[PROMPT] Check each line of the entries below for the string "Unkorrekt" and state how many lines have it, with no other text.
══ EXERCISE DATA
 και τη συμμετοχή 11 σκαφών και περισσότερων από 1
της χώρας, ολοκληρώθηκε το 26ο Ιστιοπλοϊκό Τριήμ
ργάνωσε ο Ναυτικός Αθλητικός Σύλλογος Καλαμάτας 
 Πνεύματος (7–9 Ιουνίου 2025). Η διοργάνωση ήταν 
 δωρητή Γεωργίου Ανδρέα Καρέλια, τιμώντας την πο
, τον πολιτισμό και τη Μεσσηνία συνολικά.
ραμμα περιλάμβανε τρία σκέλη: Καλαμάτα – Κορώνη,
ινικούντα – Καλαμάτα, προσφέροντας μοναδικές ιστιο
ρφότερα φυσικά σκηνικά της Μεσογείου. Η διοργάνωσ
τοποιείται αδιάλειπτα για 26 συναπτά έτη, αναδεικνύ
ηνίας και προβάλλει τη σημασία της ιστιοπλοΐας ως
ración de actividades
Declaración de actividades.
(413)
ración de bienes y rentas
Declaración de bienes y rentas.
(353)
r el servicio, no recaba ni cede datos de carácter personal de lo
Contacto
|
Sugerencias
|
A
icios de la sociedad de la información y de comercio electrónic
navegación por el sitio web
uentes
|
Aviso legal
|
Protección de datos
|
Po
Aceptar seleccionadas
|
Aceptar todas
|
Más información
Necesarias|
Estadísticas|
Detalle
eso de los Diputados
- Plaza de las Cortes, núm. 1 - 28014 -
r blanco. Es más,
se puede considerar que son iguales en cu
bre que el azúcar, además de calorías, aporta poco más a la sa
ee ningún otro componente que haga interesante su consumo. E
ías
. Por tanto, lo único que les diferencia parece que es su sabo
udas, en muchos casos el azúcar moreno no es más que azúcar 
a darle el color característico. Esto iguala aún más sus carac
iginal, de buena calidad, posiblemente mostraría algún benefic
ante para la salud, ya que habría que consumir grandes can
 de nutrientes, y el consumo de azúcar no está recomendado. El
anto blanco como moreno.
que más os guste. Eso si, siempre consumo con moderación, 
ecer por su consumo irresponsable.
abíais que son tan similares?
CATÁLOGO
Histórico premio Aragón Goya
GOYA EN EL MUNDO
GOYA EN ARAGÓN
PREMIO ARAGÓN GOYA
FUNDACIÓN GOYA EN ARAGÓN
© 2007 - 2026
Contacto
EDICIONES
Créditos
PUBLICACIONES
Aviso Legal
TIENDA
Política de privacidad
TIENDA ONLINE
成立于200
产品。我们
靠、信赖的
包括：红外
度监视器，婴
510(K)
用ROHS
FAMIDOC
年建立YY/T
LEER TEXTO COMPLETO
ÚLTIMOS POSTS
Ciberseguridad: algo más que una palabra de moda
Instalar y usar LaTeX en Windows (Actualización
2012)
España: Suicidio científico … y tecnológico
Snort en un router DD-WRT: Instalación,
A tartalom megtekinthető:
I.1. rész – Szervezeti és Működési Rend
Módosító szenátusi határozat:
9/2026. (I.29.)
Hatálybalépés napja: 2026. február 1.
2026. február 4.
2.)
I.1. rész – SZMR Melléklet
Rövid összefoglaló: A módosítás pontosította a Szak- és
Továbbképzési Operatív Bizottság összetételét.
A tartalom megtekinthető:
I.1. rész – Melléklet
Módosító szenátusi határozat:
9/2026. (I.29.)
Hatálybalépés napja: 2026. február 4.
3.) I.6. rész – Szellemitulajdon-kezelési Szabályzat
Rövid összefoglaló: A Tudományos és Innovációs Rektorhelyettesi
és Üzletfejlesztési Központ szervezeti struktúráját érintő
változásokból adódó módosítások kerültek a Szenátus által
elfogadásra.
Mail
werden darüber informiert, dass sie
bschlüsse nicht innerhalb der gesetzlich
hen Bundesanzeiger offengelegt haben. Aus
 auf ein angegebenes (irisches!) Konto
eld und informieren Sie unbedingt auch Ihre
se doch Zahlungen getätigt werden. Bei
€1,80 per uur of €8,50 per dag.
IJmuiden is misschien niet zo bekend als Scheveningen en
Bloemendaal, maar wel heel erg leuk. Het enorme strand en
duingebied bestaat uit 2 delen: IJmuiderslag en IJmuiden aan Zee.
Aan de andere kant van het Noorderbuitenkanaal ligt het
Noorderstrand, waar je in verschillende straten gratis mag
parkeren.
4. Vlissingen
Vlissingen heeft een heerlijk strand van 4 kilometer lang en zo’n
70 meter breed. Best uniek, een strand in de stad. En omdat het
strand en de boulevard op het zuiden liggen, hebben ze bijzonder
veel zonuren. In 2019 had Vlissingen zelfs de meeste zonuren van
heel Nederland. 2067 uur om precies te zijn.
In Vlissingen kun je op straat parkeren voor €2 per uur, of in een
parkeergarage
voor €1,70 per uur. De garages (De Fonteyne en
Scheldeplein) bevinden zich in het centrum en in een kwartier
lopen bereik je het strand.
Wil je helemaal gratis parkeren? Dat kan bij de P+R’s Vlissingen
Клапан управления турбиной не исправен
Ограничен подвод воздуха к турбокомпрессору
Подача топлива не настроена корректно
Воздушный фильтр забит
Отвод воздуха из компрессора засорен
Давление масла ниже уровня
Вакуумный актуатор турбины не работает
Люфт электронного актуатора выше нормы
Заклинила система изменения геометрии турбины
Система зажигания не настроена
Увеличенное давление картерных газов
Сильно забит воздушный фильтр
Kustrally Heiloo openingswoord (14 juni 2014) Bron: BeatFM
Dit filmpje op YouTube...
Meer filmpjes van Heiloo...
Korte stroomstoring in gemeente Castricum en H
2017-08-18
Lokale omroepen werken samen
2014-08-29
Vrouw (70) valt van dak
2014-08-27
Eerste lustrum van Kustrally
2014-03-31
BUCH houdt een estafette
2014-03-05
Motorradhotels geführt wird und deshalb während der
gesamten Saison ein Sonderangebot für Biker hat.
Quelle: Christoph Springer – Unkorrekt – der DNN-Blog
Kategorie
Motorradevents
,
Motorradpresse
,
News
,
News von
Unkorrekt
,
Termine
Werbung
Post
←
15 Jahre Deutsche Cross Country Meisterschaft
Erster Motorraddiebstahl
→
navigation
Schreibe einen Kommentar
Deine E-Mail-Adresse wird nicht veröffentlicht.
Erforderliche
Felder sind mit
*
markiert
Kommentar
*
════
[SOLUTION TO THIS PROBLEM] 2